* _Task details_:
Every entry is to be transcribed as it stands. Images stay out.

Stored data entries
<<<<

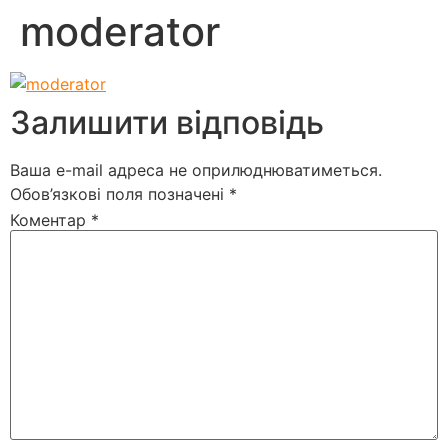
moderator
Залишити відповідь
Ваша e-mail адреса не оприлюднюватиметься.
Обов’язкові поля позначені
*
Коментар
*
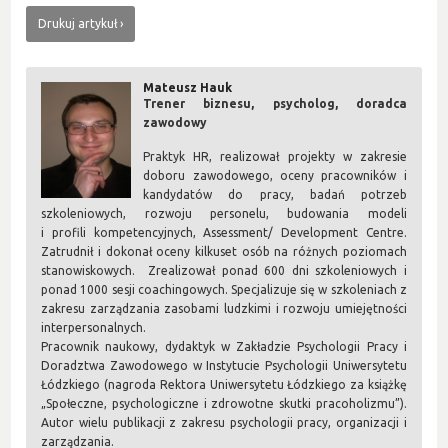
Drukuj artykuł
Mateusz Hauk
Trener biznesu, psycholog, doradca
zawodowy
Praktyk HR, realizował projekty w zakresie
doboru zawodowego, oceny pracowników i
kandydatów do pracy, badań potrzeb
szkoleniowych, rozwoju personelu, budowania modeli
i profili kompetencyjnych, Assessment/ Development Centre.
Zatrudnił i dokonał oceny kilkuset osób na różnych poziomach
stanowiskowych. Zrealizował ponad 600 dni szkoleniowych i
ponad 1000 sesji coachingowych. Specjalizuje się w szkoleniach z
zakresu zarządzania zasobami ludzkimi i rozwoju umiejętności
interpersonalnych.
Pracownik naukowy, dydaktyk w Zakładzie Psychologii Pracy i
Doradztwa Zawodowego w Instytucie Psychologii Uniwersytetu
Łódzkiego (nagroda Rektora Uniwersytetu Łódzkiego za książkę
„Społeczne, psychologiczne i zdrowotne skutki pracoholizmu”).
Autor wielu publikacji z zakresu psychologii pracy, organizacji i
zarządzania.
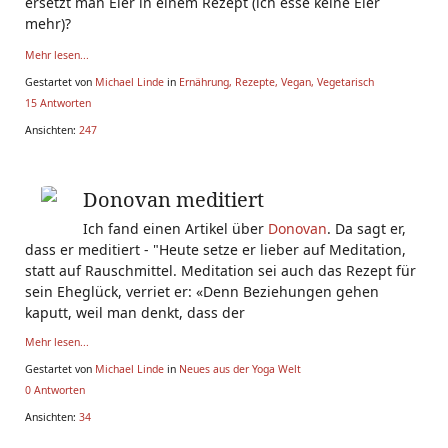
ersetzt man Eier in einem Rezept (ich esse keine Eier
mehr)?
Mehr lesen...
Gestartet von
Michael Linde
in
Ernährung, Rezepte, Vegan, Vegetarisch
15 Antworten
Ansichten:
247
Donovan meditiert
Ich fand einen Artikel über
Donovan
. Da sagt er,
dass er meditiert - "Heute setze er lieber auf Meditation,
statt auf Rauschmittel. Meditation sei auch das Rezept für
sein Eheglück, verriet er: «Denn Beziehungen gehen
kaputt, weil man denkt, dass der
Mehr lesen...
Gestartet von
Michael Linde
in
Neues aus der Yoga Welt
0 Antworten
Ansichten:
34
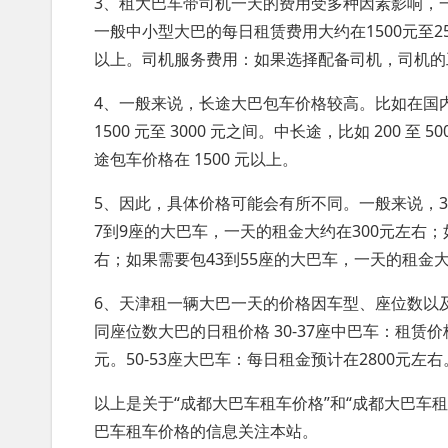
3、租大巴车带司机一天的费用受多种因素影响，一
一般中小型大巴的每日租赁费用大约在1500元至2
以上。司机服务费用：如果选择配备司机，司机的工
4、一般来说，长途大巴包车价格较高。比如在国内
1500 元至 3000 元之间。中长途，比如 200 至 5
途包车价格在 1500 元以上。
5、因此，具体价格可能会有所不同。一般来说，3
7到9座的大巴车，一天的租金大约在300元左右；
右；如果需要包43到55座的大巴车，一天的租金大
6、天津租一辆大巴一天的价格因车型、座位数以及服
同座位数大巴的日租价格 30-37座中巴车：租赁价格
元。50-53座大巴车：每日租金预计在2800元左
以上是关于“成都大巴车租车价格”和“成都大巴车
巴车租车价格的信息关注本站。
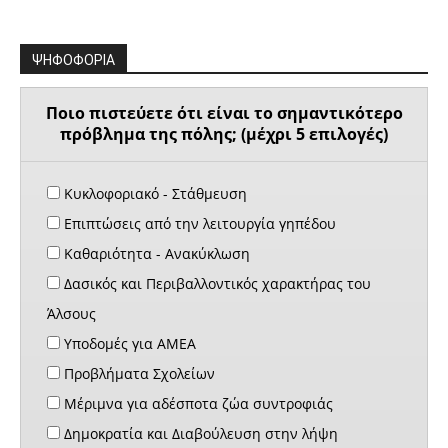
ΨΗΦΟΦΟΡΙΑ
Ποιο πιστεύετε ότι είναι το σημαντικότερο
πρόβλημα της πόλης; (μέχρι 5 επιλογές)
Κυκλοφοριακό - Στάθμευση
Επιπτώσεις από την λειτουργία γηπέδου
Καθαριότητα - Ανακύκλωση
Δασικός και Περιβαλλοντικός χαρακτήρας του
Άλσους
Υποδομές για ΑΜΕΑ
Προβλήματα Σχολείων
Μέριμνα για αδέσποτα ζώα συντροφιάς
Δημοκρατία και Διαβούλευση στην λήψη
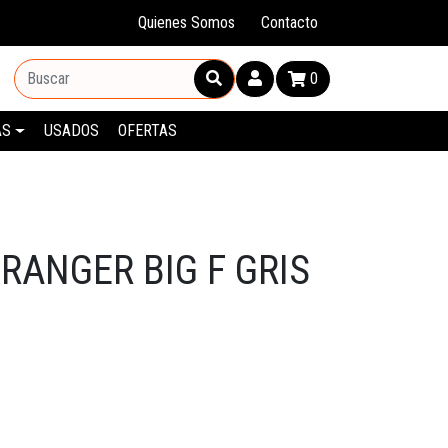
Quienes Somos
Contacto
0
AS
USADOS
OFERTAS
RANGER BIG F GRIS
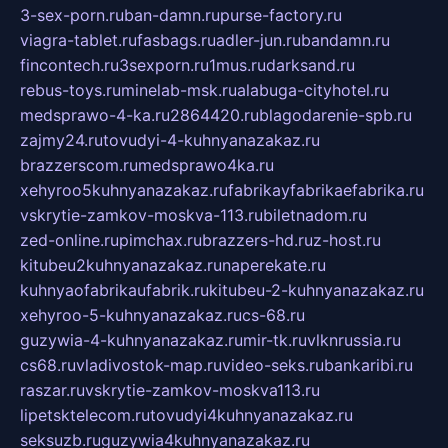
3-sex-porn.ru
ban-damn.ru
purse-factory.ru
viagra-tablet.ru
fasbags.ru
adler-jun.ru
bandamn.ru
fincontech.ru
3sexporn.ru
1mus.ru
darksand.ru
rebus-toys.ru
minelab-msk.ru
alabuga-cityhotel.ru
medsprawo-4-ka.ru
2864420.ru
blagodarenie-spb.ru
zajmy24.ru
tovudyi-4-kuhnyanazakaz.ru
brazzerscom.ru
medsprawo4ka.ru
xehyroo5kuhnyanazakaz.ru
fabrikayfabrikaefabrika.ru
vskrytie-zamkov-moskva-113.ru
biletnadom.ru
zed-online.ru
pimchax.ru
brazzers-hd.ru
z-host.ru
kitubeu2kuhnyanazakaz.ru
naperekate.ru
kuhnyaofabrikaufabrik.ru
kitubeu-2-kuhnyanazakaz.ru
xehyroo-5-kuhnyanazakaz.ru
cs-68.ru
guzywia-4-kuhnyanazakaz.ru
mir-tk.ru
vlknrussia.ru
cs68.ru
vladivostok-map.ru
video-seks.ru
bankaribi.ru
raszar.ru
vskrytie-zamkov-moskva113.ru
lipetsktelecom.ru
tovudyi4kuhnyanazakaz.ru
seksuzb.ru
guzywia4kuhnyanazakaz.ru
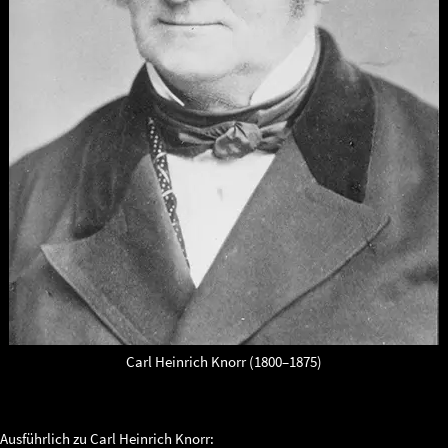
Carl Heinrich Knorr (1800–1875)
Ausführlich zu Carl Heinrich Knorr:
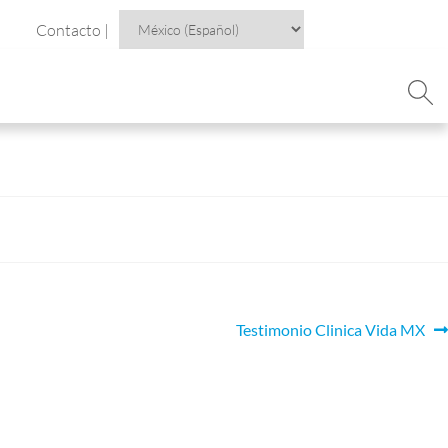
Contacto |
Testimonio Clinica Vida MX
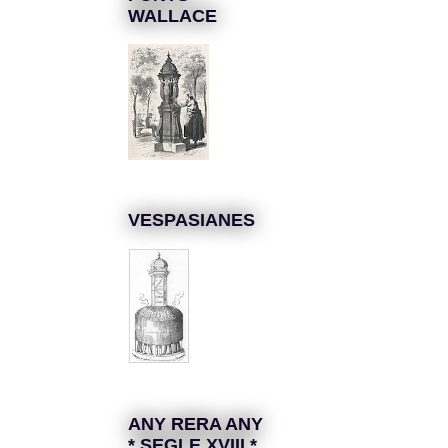
WALLACE
VESPASIANES
ANY RERA ANY
* SEGLE XVIII *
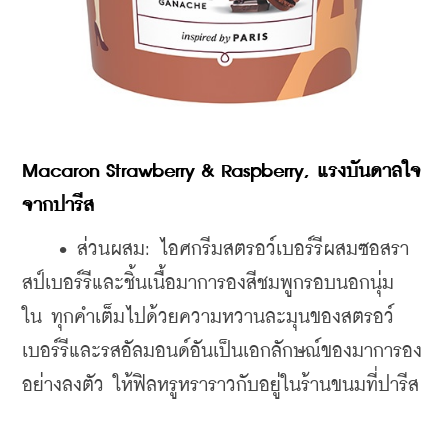
Macaron Strawberry & Raspberry, แรงบันดาลใจ
จากปารีส 
    • 
ส่วนผสม: ไอศกรีมสตรอว์เบอร์รีผสมซอสรา
สป์เบอร์รีและชิ้นเนื้อมาการองสีชมพูกรอบนอกนุ่ม
ใน 
ทุกคำเต็มไปด้วยความหวานละมุนของสตรอว์
เบอร์รีและรสอัลมอนด์อันเป็นเอกลักษณ์ของมาการอง
อย่างลงตัว ให้ฟิลหรูหราราวกับอยู่ในร้านขนมที่ปารีส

>>>>

* _Response below_:
moderator
Залишити відповідь
Ваша e-mail адреса не оприлюднюватиметься.
Обов’язкові поля позначені
*
Коментар
*
Drukuj artykuł
Mateusz Hauk
Trener biznesu, psycholog, doradca
zawodowy
Praktyk HR, realizował projekty w zakresie
doboru zawodowego, oceny pracowników i
kandydatów do pracy, badań potrzeb
szkoleniowych, rozwoju personelu, budowania modeli
i profili kompetencyjnych, Assessment/ Development Centre.
Zatrudnił i dokonał oceny kilkuset osób na różnych poziomach
stanowiskowych. Zrealizował ponad 600 dni szkoleniowych i
ponad 1000 sesji coachingowych. Specjalizuje się w szkoleniach z
zakresu zarządzania zasobami ludzkimi i rozwoju umiejętności
interpersonalnych.
Pracownik naukowy, dydaktyk w Zakładzie Psychologii Pracy i
Doradztwa Zawodowego w Instytucie Psychologii Uniwersytetu
Łódzkiego (nagroda Rektora Uniwersytetu Łódzkiego za książkę
„Społeczne, psychologiczne i zdrowotne skutki pracoholizmu”).
Autor wielu publikacji z zakresu psychologii pracy, organizacji i
zarządzania.
ersetzt man Eier in einem Rezept (ich esse keine Eier
mehr)?
Mehr lesen...
Gestartet von
Michael Linde
in
Ernährung, Rezepte, Vegan, Vegetarisch
15 Antworten
Ansichten:
247
Donovan meditiert
Ich fand einen Artikel über
Donovan
. Da sagt er,
dass er meditiert - "Heute setze er lieber auf Meditation,
statt auf Rauschmittel. Meditation sei auch das Rezept für
sein Eheglück, verriet er: «Denn Beziehungen gehen
kaputt, weil man denkt, dass der
Mehr lesen...
Gestartet von
Michael Linde
in
Neues aus der Yoga Welt
0 Antworten
Ansichten:
34
3、租大巴车带司机一天的费用受多种因素影响，一
一般中小型大巴的每日租赁费用大约在1500元至2
以上。司机服务费用：如果选择配备司机，司机的工
4、一般来说，长途大巴包车价格较高。比如在国内
1500 元至 3000 元之间。中长途，比如 200 至 5
途包车价格在 1500 元以上。
5、因此，具体价格可能会有所不同。一般来说，3
7到9座的大巴车，一天的租金大约在300元左右；
右；如果需要包43到55座的大巴车，一天的租金大
6、天津租一辆大巴一天的价格因车型、座位数以及服
同座位数大巴的日租价格 30-37座中巴车：租赁价格
元。50-53座大巴车：每日租金预计在2800元左
以上是关于“成都大巴车租车价格”和“成都大巴车
巴车租车价格的信息关注本站。
ΨΗΦΟΦΟΡΙΑ
Ποιο πιστεύετε ότι είναι το σημαντικότερο
πρόβλημα της πόλης; (μέχρι 5 επιλογές)
Κυκλοφοριακό - Στάθμευση
Επιπτώσεις από την λειτουργία γηπέδου
Καθαριότητα - Ανακύκλωση
Δασικός και Περιβαλλοντικός χαρακτήρας του
Άλσους
Υποδομές για ΑΜΕΑ
Προβλήματα Σχολείων
Μέριμνα για αδέσποτα ζώα συντροφιάς
Δημοκρατία και Διαβούλευση στην λήψη
Quienes Somos
Contacto
0
AS
USADOS
OFERTAS
RANGER BIG F GRIS
3-sex-porn.ru
ban-damn.ru
purse-factory.ru
viagra-tablet.ru
fasbags.ru
adler-jun.ru
bandamn.ru
fincontech.ru
3sexporn.ru
1mus.ru
darksand.ru
rebus-toys.ru
minelab-msk.ru
alabuga-cityhotel.ru
medsprawo-4-ka.ru
2864420.ru
blagodarenie-spb.ru
zajmy24.ru
tovudyi-4-kuhnyanazakaz.ru
brazzerscom.ru
medsprawo4ka.ru
xehyroo5kuhnyanazakaz.ru
fabrikayfabrikaefabrika.ru
vskrytie-zamkov-moskva-113.ru
biletnadom.ru
zed-online.ru
pimchax.ru
brazzers-hd.ru
z-host.ru
kitubeu2kuhnyanazakaz.ru
naperekate.ru
kuhnyaofabrikaufabrik.ru
kitubeu-2-kuhnyanazakaz.ru
xehyroo-5-kuhnyanazakaz.ru
cs-68.ru
guzywia-4-kuhnyanazakaz.ru
mir-tk.ru
vlknrussia.ru
cs68.ru
vladivostok-map.ru
video-seks.ru
bankaribi.ru
raszar.ru
vskrytie-zamkov-moskva113.ru
lipetsktelecom.ru
tovudyi4kuhnyanazakaz.ru
seksuzb.ru
guzywia4kuhnyanazakaz.ru
Carl Heinrich Knorr (1800–1875)
Ausführlich zu Carl Heinrich Knorr:
Contacto |
Testimonio Clinica Vida MX
WALLACE
VESPASIANES
ANY RERA ANY
* SEGLE XVIII *
Macaron Strawberry & Raspberry, แรงบันดาลใจ
จากปารีส 
    • 
ส่วนผสม: ไอศกรีมสตรอว์เบอร์รีผสมซอสรา
สป์เบอร์รีและชิ้นเนื้อมาการองสีชมพูกรอบนอกนุ่ม
ใน 
ทุกคำเต็มไปด้วยความหวานละมุนของสตรอว์
เบอร์รีและรสอัลมอนด์อันเป็นเอกลักษณ์ของมาการอง
อย่างลงตัว ให้ฟิลหรูหราราวกับอยู่ในร้านขนมที่ปารีส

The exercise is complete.